Memorable Borenstein Returns After Fifty Years
Walter Klinkhoff reflected on "The Pink Bouquet" in his memoirs
In 1993 my now-late grandfather published a collection of his memoirs in a limited edition of 600 copies. In it he reflected on his relationships with artists like A.Y. Jackson, Arthur Lismer, Marc-Aurèle Fortin and important collectors like the Late Kenneth Thomson, John A. MacAuley and E.P. Taylor. At the gallery we are privileged to be able to read his accounts and, on occasion, share a special and relevant anecdote. Those who are familiar with our gallery over the years will have heard of Sam Borenstein.
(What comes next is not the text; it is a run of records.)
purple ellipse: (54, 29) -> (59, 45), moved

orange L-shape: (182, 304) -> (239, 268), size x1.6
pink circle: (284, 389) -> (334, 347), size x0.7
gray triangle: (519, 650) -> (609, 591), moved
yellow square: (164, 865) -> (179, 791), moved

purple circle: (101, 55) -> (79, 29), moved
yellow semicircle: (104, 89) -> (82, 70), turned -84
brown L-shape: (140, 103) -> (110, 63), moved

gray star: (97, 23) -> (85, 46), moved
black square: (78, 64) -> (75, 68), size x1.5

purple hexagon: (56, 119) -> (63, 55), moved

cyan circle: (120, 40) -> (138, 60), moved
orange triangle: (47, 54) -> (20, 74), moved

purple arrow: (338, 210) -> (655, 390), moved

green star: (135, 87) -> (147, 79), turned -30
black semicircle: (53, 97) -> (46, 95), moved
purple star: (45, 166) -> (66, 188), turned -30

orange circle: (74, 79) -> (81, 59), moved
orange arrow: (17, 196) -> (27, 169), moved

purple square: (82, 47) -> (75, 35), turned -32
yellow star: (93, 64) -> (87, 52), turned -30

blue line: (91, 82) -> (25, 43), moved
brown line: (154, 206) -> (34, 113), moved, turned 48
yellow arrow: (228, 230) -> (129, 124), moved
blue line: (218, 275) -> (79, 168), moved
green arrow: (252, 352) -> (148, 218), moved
My grandfather was always an enthusiastic supporter of Borenstein's painting. He hosted two selling exhibitions for Borenstein while the artist was alive, in 1958 and 1961, and then a non-selling retrospective in 1978, nine years after Borenstein's premature demise. This was a time when few collectors "invested" in Canadian art and fewer still were ready for Borenstein's excitingly lyrical and uninhibited terms of expressionism. Nevertheless, Granddad felt that his responsibilities as an art dealer went beyond simply selling and lay also in educating collectors. Few things reflect his confidence in the work better than the criticism he directed at Max Stern, his distinguished colleague at Dominion Gallery, who was verbally Borenstein's detractor. Although over the years some receptive buyers and a select few who had astute aesthetic judgment themselves did buy Borenstein paintings, the work remained outside the realm of what was then mainstream. One of his more memorable sales, and one of the few he described in his "Reminiscences", was that of "The Pink Bouquet", painted on August 13, 1960. In Walter Klinkhoff's words:
Before the opening of the second exhibition I had a telephone call from Mr. MacAulay of Winnipeg who had the finest collection in Canada. He asked me to mark the three best Borensteins sold for him, he was buying them. He had seen one of Borenstein’s paintings in Winnipeg and admired it. On the first day of the show Peter Bronfman came in. One of the paintings I had marked sold for MacAulay was the one he would love to own, no other appealed to him as much. I decided to let him have it and marked another, equally good one for Mr. MacAulay. After several months of not having been paid by Peter, I started following up my statements with telephone calls, until one day a chauffeur brought back the Borenstein and left it in my hallway. I furiously telephoned Peter and told him that I found this unacceptable and that the painting would be returned to him promptly. Although he told me he would never do business with me again, and was as good as his word in this regard, he also told me that his wife had not liked the painting when he brought it home. Years later they divorced. Peter told me that Diane, who went to live in Israel, only wanted to take the Borenstein with her. She had gotten to like it!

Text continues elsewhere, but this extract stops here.